Plastic pollution has become a global concern, with nanoplastics (NPs) threatening aquatic ecosystems through their persistence, mobility, and biological effects. Although the ecological risks are increasingly recognized, the mechanisms of reproductive and transgenerational toxicity remain unclear. Here, we examined the effects of polystyrene nanoplastics (PSNPs) at 1, 10, 100 μg/L on zebrafish ( Danio rerio ) reproduction and offspring development. Sexually mature females were exposed to PSNPs for 30 days prior to mating with unexposed males, and the F1 progeny were subsequently reared in PSNP-free water. Maternal exposure to PSNPs at 100 μg/L significantly reduced hatching success and increased mortality, whereas lower concentrations caused malformations and premature hatching. These effects persisted in the absence of direct offspring exposure, indicating stable transgenerational toxicity. Transcriptomic and ultrastructural analyses revealed mitochondrial dysfunction in both ovaries and F1 offspring, including abnormal fission, impaired oxidative phosphorylation, and defective mitophagy. Protein expression analyses further indicated distinct molecular mechanisms in ovaries versus offspring.
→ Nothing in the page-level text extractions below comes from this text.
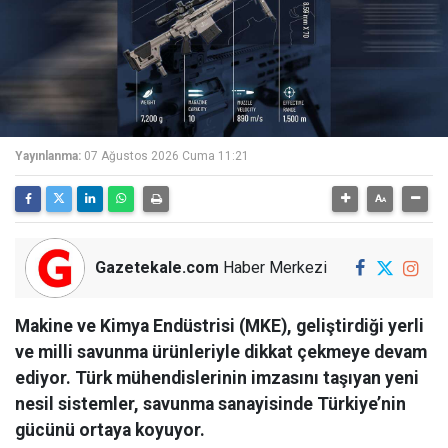
Yayınlanma:
07 Ağustos 2026 Cuma 11:21
Gazetekale.com
Haber Merkezi
Makine ve Kimya Endüstrisi (MKE), geliştirdiği yerli
ve milli savunma ürünleriyle dikkat çekmeye devam
ediyor. Türk mühendislerinin imzasını taşıyan yeni
nesil sistemler, savunma sanayisinde Türkiye’nin
gücünü ortaya koyuyor.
Collectively, our findings demonstrate that mitochondrial damage is the central driver of PSNP-induced transgenerational toxicity, providing novel mechanistic insights into reproductive and heritable risks posed by microplastics (MPs) and underscoring their long-term ecological threat to aquatic populations. • PSNPs exposure induces pronounced mitochondrial damage in zebrafish. • 2.Mitochondria act as the central hub mediating PSNP-induced transgenerational toxicity. • 3.The heritable toxic effects of PSNPs are irreversible across generations. • 4.Distinct mechanistic pathways underlie mitochondrial damage in ovaries and F1 offspring.